Old DR models are manual and are required to keep a physical run book that describes every outage and recovery. They were done at human speed, which was counterproductive as lost time meant lost revenue. An automated process helps speed recovery and maintains accuracy. Many of these positive factors are why companies take advantage of the cloud and virtualization.
Challenges and Best Practices
As compelling as DRaaS is, there are always some important factors to keep in mind and challenges to be aware of. Today’s DR best practices must account for the growing complexity of IT, they must assume control over a diversity of platforms and, most importantly, they must provide guaranteed, fast and verifiable recovery through digital automation of the recovery run book.

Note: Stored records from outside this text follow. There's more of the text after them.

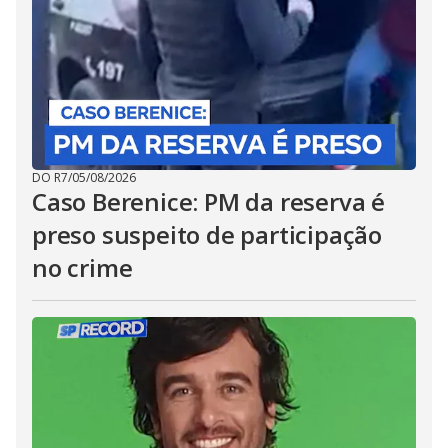
DO R7
/
05/08/2026
Caso Berenice: PM da reserva é
preso suspeito de participação
no crime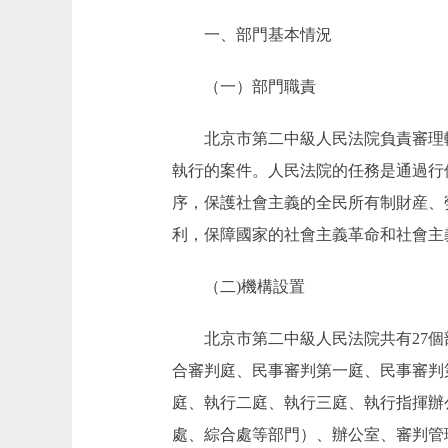
一、部門基本情況
（一）部門職責
北京市第二中級人民法院負責審理轄
執行的案件。人民法院的任務是通過行
序，保護社會主義的全民所有制財産、
利，保障國家的社會主義革命和社會主
（二)機構設置
北京市第二中級人民法院共有27個部
合審判庭、民事審判第一庭、民事審判
庭、執行二庭、執行三庭、執行指揮辦
處、綜合處等部門）、辦公室、審判管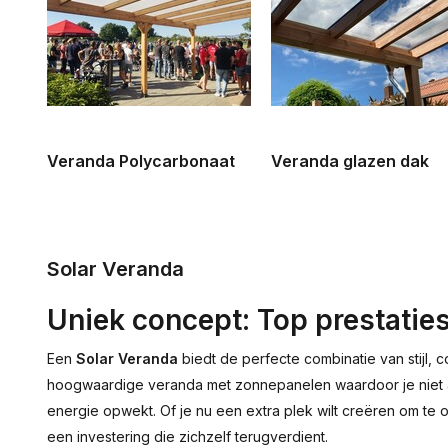
Veranda Polycarbonaat
Veranda glazen dak
Solar Veranda
Uniek concept: Top prestatie
Een
Solar Veranda
biedt de perfecte combinatie van stijl,
hoogwaardige veranda met zonnepanelen waardoor je niet al
energie opwekt. Of je nu een extra plek wilt creëren om te 
een investering die zichzelf terugverdient.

Today’s businesses need to determine where DRaaS can fit into the overall recovery portfolio. This is because many companies still have legacy applications that may not work in today’s cloud architectures, as these clouds are designed to host applications as virtual machines. While that works for applications that have already been virtualized, the vast majority of mission critical applications that need protection are running on bare metal hardware. While this can act as a showstopper, this mismatch in requirements is driving cloud to support physical, bare metal applications in DR services.
A New Service
DR in the cloud has only surfaced recently, with conversations focused around the best practices. With new solutions from providers coming out over the past year, it’s even more important to ask and double check service level agreements, guaranteed capacity and the amount of accessible compute capacity.
Security is also a risk in the cloud and something that many companies struggle to trust and feel confident in. It is important to discuss security issues and what steps will be taken to ensure all applications, especially mission critical applications, are safe, secure and protected.
Another important aspect to consider is the location of a provider. As a rule of thumb, you do not want a provider to be located in your backyard. Even though most outages aren’t caused by a disaster, it is still best practice to keep recovery site out of the same region as your primary site.
Even with new DR services in the cloud, businesses still need to practice the basics of DR to ensure the critical baseline of continuity in the data center. They should still test and run recovery exercises, properly train employees and work closely with vendors. No matter what approach businesses take, these basics will help make the transition to DR in the cloud as smooth as possible.
It is also important to tier applications with DRaaS. Distinguishing applications that are mission-critical versus non-critical can help keep costs down and ensure the most valued applications never go down.
Cloud computing is driving organizations to completely rethink their IT investments and strategies. As the technology of cloud evolves and diversifies, concepts like DRaaS are causing a resurgence in business continuity and disaster recovery planning. By 2014, Gartner predicts that 30 percent of midsize companies will have adopted recovery-in-the-cloud to support IT operations. While the stage is certainly set for explosive growth in DRaaS, the industry has a long way to go to provide more choices and customization for organizations looking to use cloud to improve uptime and IT service levels.
One thing is clear, the time is right for both industry and end users to focus and explore all possibilities the cloud can offer.
Pete Manca is the president and CEO of Egenera.